Capitalising Anchor's Reserve with $450m

When Anchor was recapitalised last year, it was estimated that the funds would last a year, and now they’re nearly gone. In the meantime, the only development is that bEth was added as a collateral asset, despite IBC being supported for months, which I understood was the last major milestone before more bAssets could be rapidly onboarded.

Additionally, when the reserve was last topped up, there was a large inflow of UST into Anchor which made it even more unsustainable because of the large safety net. I suspect that adding another $450m would do the same and whatever growth predictions won’t matter. Yes, it will be good for UST’s and Luna’s market cap in the short term, and obviously make attention-grabbing headlines, but this is not sustainable in the long run. It’s easier to fix the problem while it’s small, not when there’s many billions of potential outflow from Anchor due to the reserve running out in another few months’ time.

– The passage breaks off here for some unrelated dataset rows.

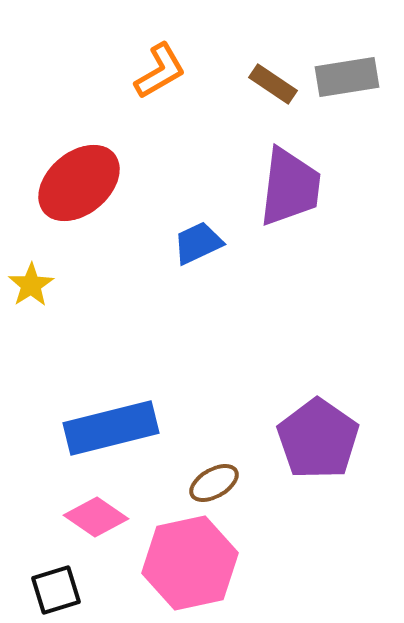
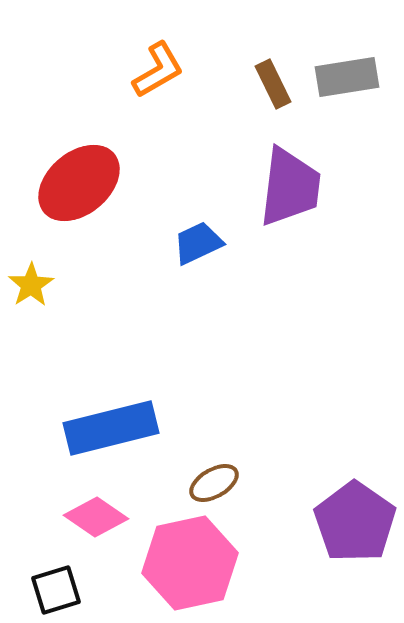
orange L-shape: moved 2 px left, 1 px up
brown rectangle: rotated 30 degrees clockwise
purple pentagon: moved 37 px right, 83 px down
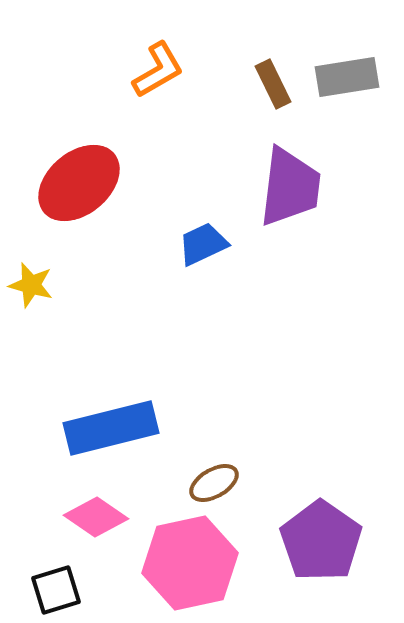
blue trapezoid: moved 5 px right, 1 px down
yellow star: rotated 24 degrees counterclockwise
purple pentagon: moved 34 px left, 19 px down
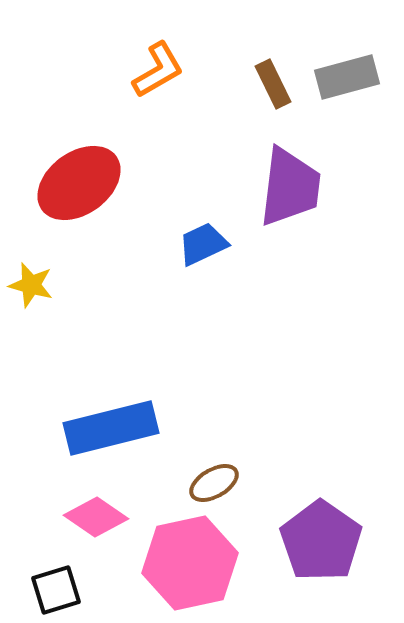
gray rectangle: rotated 6 degrees counterclockwise
red ellipse: rotated 4 degrees clockwise
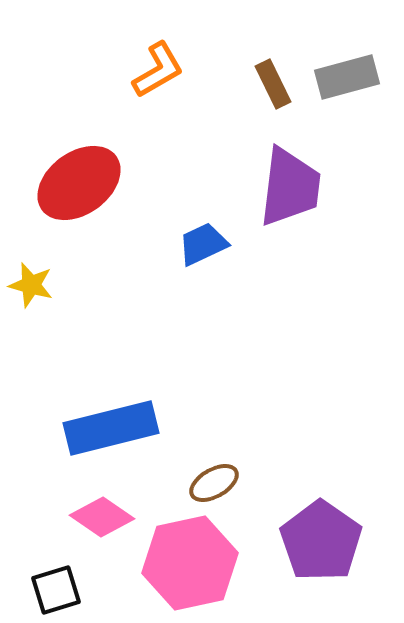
pink diamond: moved 6 px right
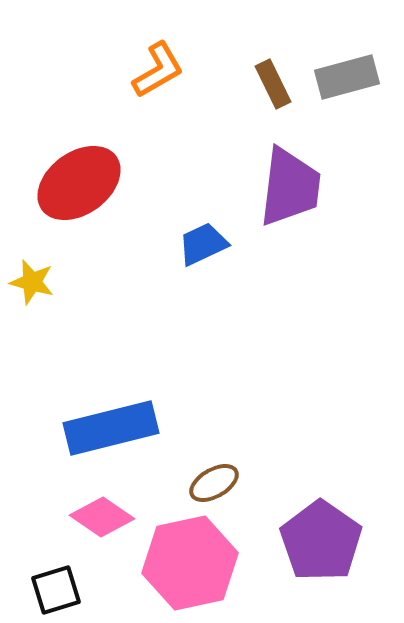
yellow star: moved 1 px right, 3 px up
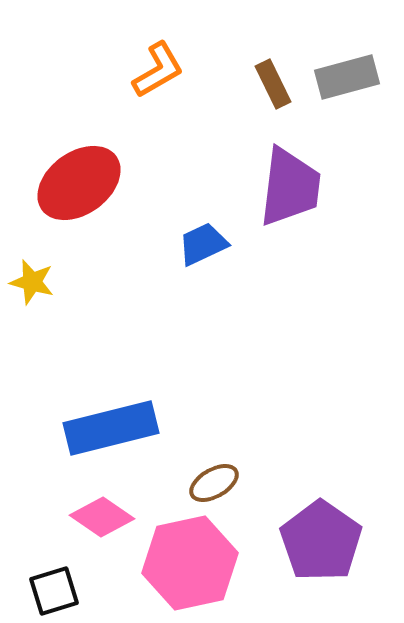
black square: moved 2 px left, 1 px down
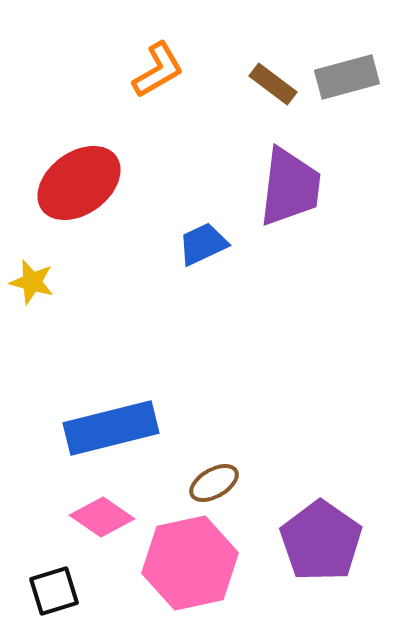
brown rectangle: rotated 27 degrees counterclockwise
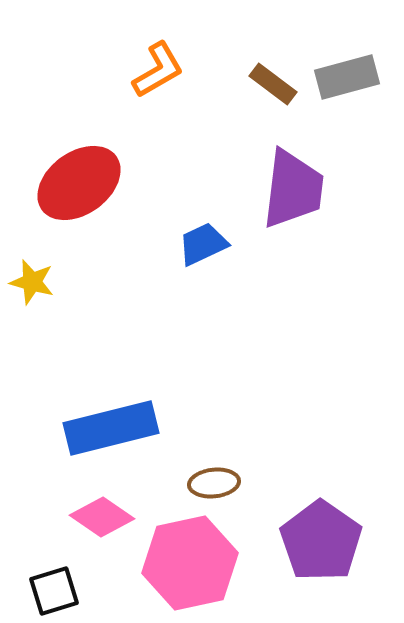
purple trapezoid: moved 3 px right, 2 px down
brown ellipse: rotated 24 degrees clockwise
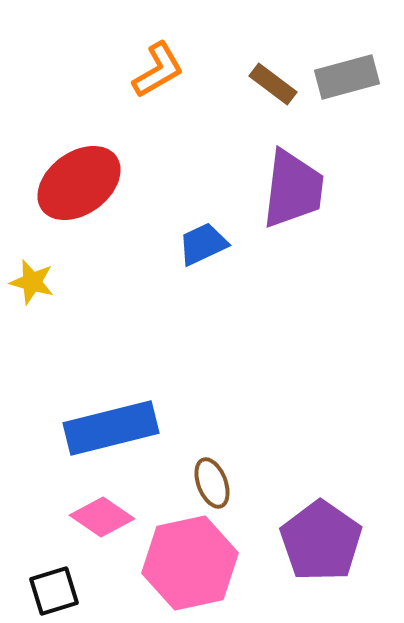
brown ellipse: moved 2 px left; rotated 75 degrees clockwise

I propose that funds be disbursed based on milestones, in terms of new bAssets being supported.

  • $50m should be initially added to the reserve to support current balances.

  • $50m after that for each added bAsset, which is held in reserve and not disbursed until needed. This lets Anchor have a chance to be self-sustaining and to see the effects of more added collateral types, and it allows LFG to use the funds in other ways if it is not needed anymore.

Do not let Anchor recapitalisations become Terra’s version of Ethereum’s ETH 2.0 difficulty bomb. Just like the difficulty bomb is delayed every time it gets near, Anchor should not just have money added every time there is a bear market causing large drops in collateral. Let this new recapitalisation be a carrot for the rapid development of Anchor, not a golden bandaid.

I would also like to note that I wrote similar thoughts the last time Anchor had a crisis.